Once, the king’s son believed he was a turkey. He would act exactly as if he was a turkey, gobbling under the table naked, and eating scraps from the floor. Of course the king was beyond himself, he did not know what to do, and brought in every expert and specialist to help his child, but nothing helped.

One day a wise man came to the capital city and paid a visit to the king. He heard about the Turkey Prince as the king’s son was known. The wise man begged an audience with the king and said “you have nothing to lose, let me try to help your son, but you must not interfere”. The king agreed.

On the first day the man observed the prince naked on the floor, and after some time the wise man removed his own clothes and joined the royal child. The prince was surprised and said “what are you doing here?!” The man answered “I am a turkey.”
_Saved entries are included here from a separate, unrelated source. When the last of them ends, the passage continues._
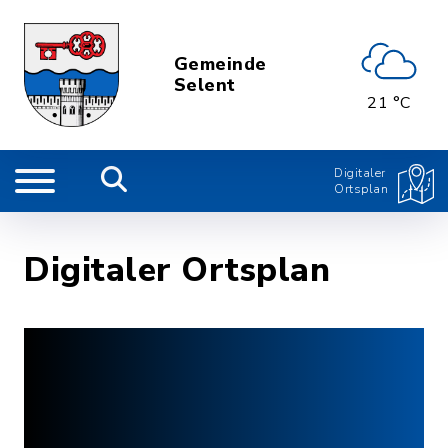
Gemeinde
Selent
21 °C
Digitaler
Ortsplan
Digitaler Ortsplan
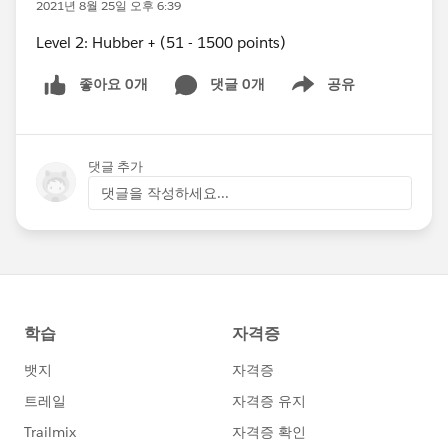
2021년 8월 25일 오후 6:39
Level 2: Hubber + (51 - 1500 points)
좋아요 0개
댓글 0개
공유
Show menu
댓글 추가
댓글을 작성하세요...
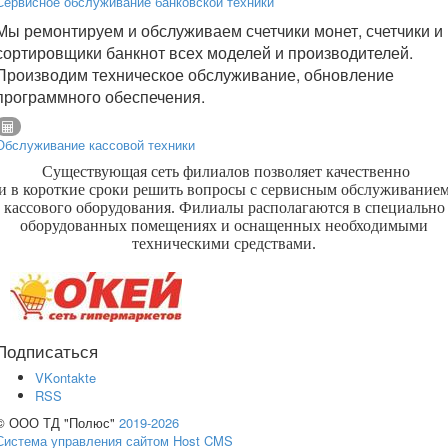
Сервисное обслуживание банковской техники
Мы ремонтируем и обслуживаем счетчики монет, счетчики и
сортировщики банкнот всех моделей и производителей.
Производим техническое обслуживание, обновление
программного обеспечения.
Обслуживание кассовой техники
Существующая сеть филиалов позволяет качественно
и в короткие сроки решить вопросы с сервисным обслуживание
кассового оборудования. Филиалы располагаются в специально
оборудованных помещениях и оснащенных необходимыми
техническими средствами.
Подписаться
VKontakte
RSS
© ООО ТД "Полюс"
2019-2026
Система управления сайтом Host CMS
The two spent a few days on the floor like this, then one day the wise man sat down on the floor wearing pants. The prince was unsure, but the man assured him that “even turkeys can wear pants.”
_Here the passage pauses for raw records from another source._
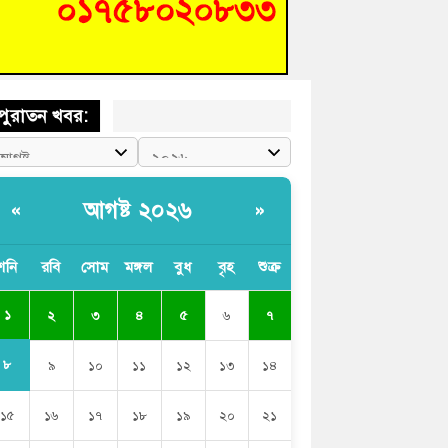
শিক্ষার্থীদের দেখতে গিয়ে মেডিকেলের ক্যান্টিনে
দ্ধ জবি শিক্ষক
পুরাতন খবর:
আগষ্ট ২০২৬
«
»
শনি
রবি
সোম
মঙ্গল
বুধ
বৃহ
শুক্র
১
২
৩
৪
৫
৬
৭
৮
৯
১০
১১
১২
১৩
১৪
১৫
১৬
১৭
১৮
১৯
২০
২১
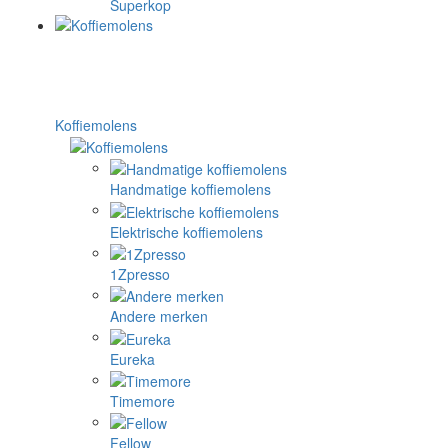
Superkop
Koffiemolens
Handmatige koffiemolens
Elektrische koffiemolens
1Zpresso
Andere merken
Eureka
Timemore
Fellow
After another few days the wise man wore a shirt, assuring the prince “turkeys can wear shirts too if they want.”

This continued until the prince appeared fully cured.

This story says so much.

  • Act on what is right even if you do not fully integrate the belief. The prince believes himself to be a turkey, but even turkeys can go to work. Strive to do what is right and true even if you have not begun to feel that it is good and sweet. A friend of mine in a rebellious teenager phase of life recalled to me how the great rabbi Rav Noah Weinberg asked him why he wasn’t doing what he believed to be right and true, with no answer besides him being a teenager Rav Noah bellowed “So dance dummy!

  • The power of rock bottom. The change came when being a turkey for the rest of the prince’s life was fully accepted by the king, the wise man, and even the prince. Often the fear of the worst case scenario paralyzes, and keeps any real progress far away. As we all know no one changes until they are accepted. Recently while coaching a young man we both burst into laughter after touching with absolute acceptance his worst fears.

There are many more lessons to be gleaned, but it is almost shabbat here in Beit Meir, Israel and my wife Leah could really use my help.

Shabbat Shalom,
May you really find your soulmate those of us married and those not yet married, in this shabbat we read about Yitzchak finding his wife Rivka.